Am 08.07.2010 18:22, schrieb Gert Doering:
On Thu, Jul 08, 2010 at 04:58:00PM +0100, Andy Davidson wrote:
The spirit of the proposal appears to be to conserve v4 addressing, to assist with v6 adoption. Fine. But, what about for multihomed end sites that do not need a /22, or have ncc memebrship budget ? What's the *real* difference between an LIR with one end user (their own infrastructure), and a non-LIR with PI ? Other than ?1,300 a year...
The $1300 won't matter anymore very soon. People will be willing to pay much more to get a handful of /24.
Well, the basic question is "what do we want to do with the last /8"?
So far, the only proposal that had any chance of coming near consensus was "chop it in small pieces, give every existing and possible future LIR a *single* piece, and nothing more, ever".

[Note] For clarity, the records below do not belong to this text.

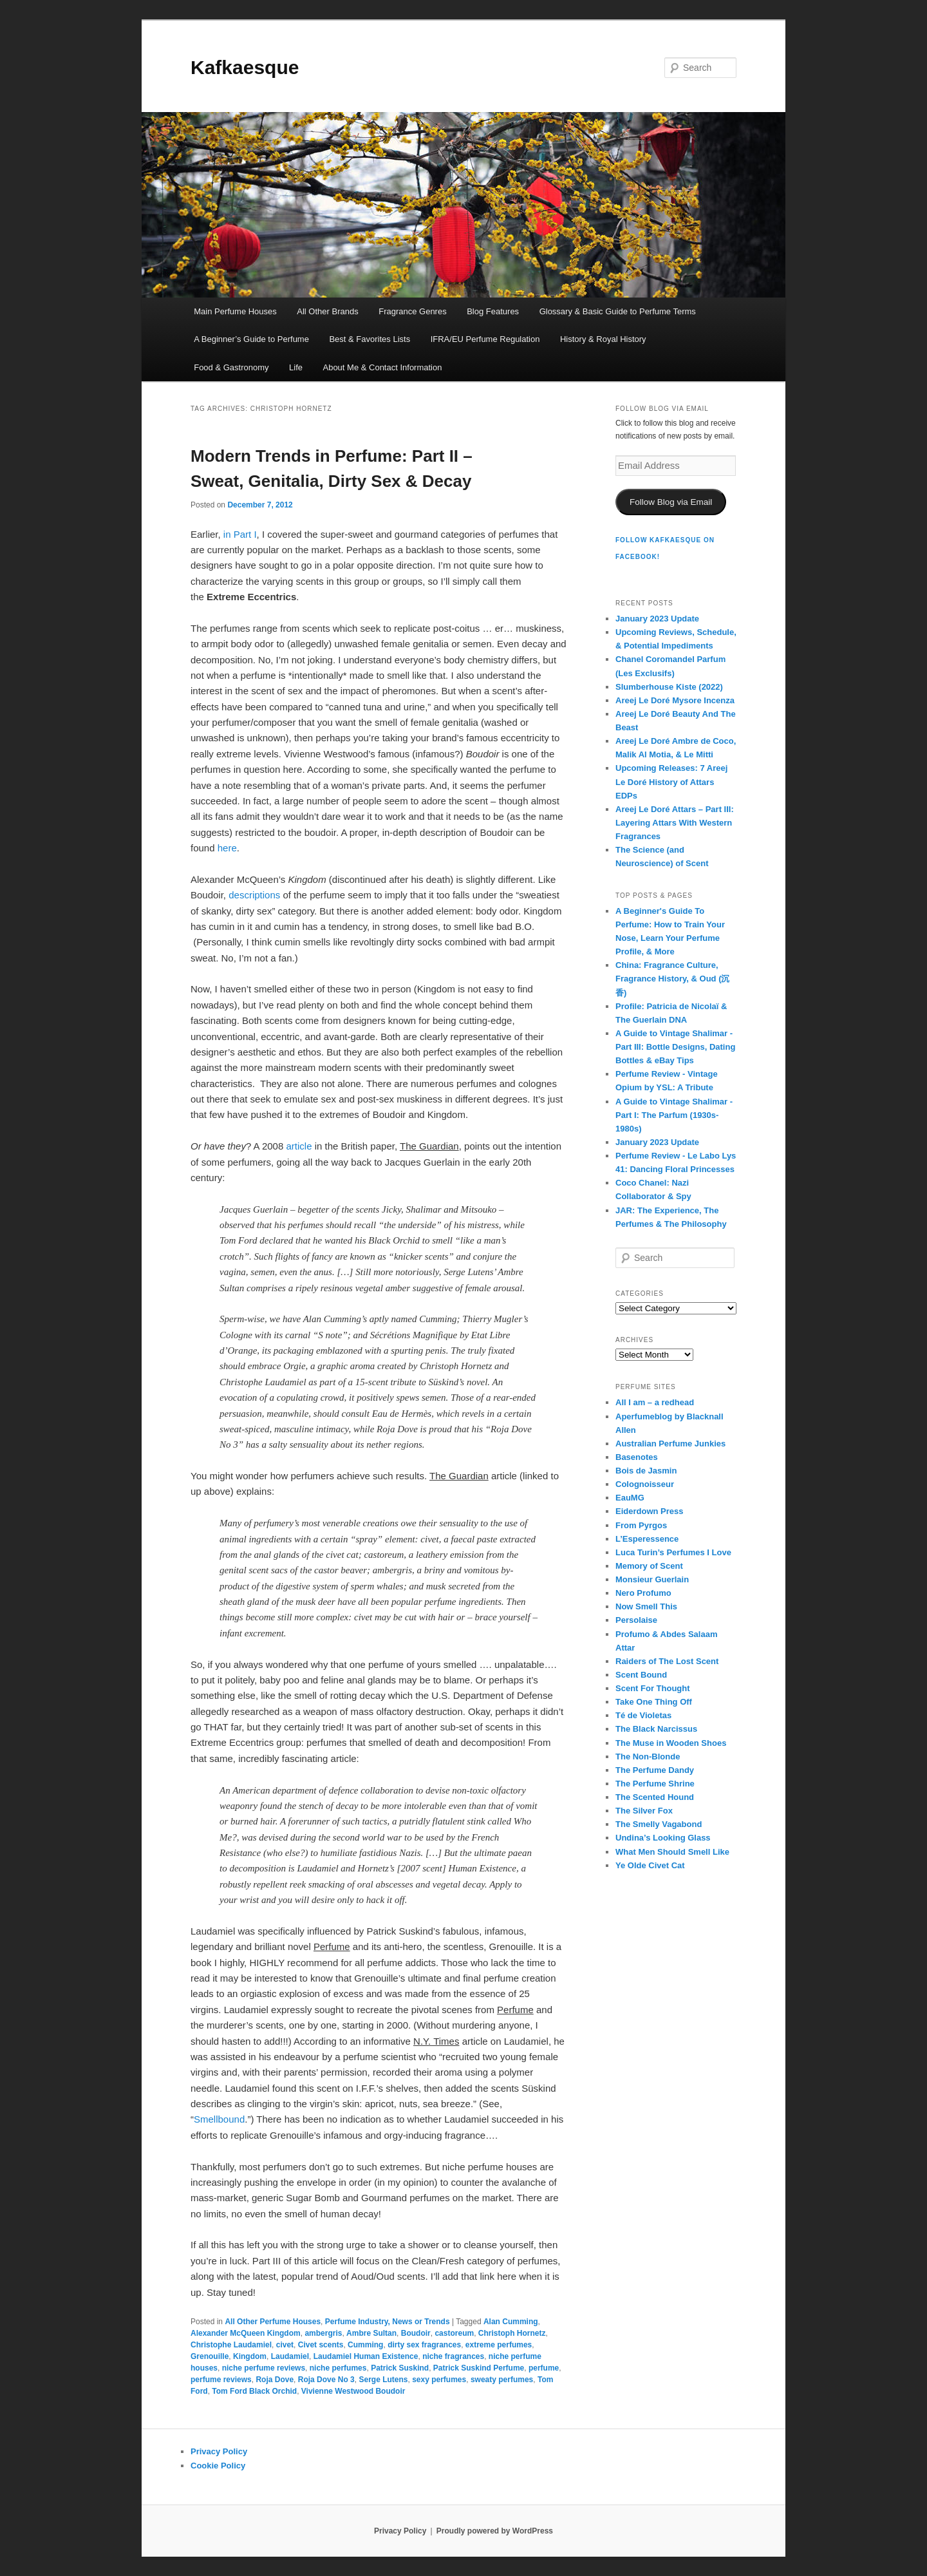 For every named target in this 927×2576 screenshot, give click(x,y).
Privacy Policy (219, 2451)
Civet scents (321, 2344)
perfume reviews (221, 2379)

The intent is "those that roll out new networks will use IPv6, but are likely to need a few addresses for their translation services" - and since it's very hard to formulate RS-applicable criteria for that, simplicity is our friend here: "a single chunk, done".
Let's not forget that IPv4 is running out. So a debate about IPv4 PI space from the last /8 is somewhat moot - basing business decisions on the availability of IPv4 address space is a very very bad idea.
It should contain a statement about PI space nevertheless, something like "once the first block of last /8 is given out, only /24 PI blocks are given out from the remaining PI aggregation, as long as available". My $0.02 F.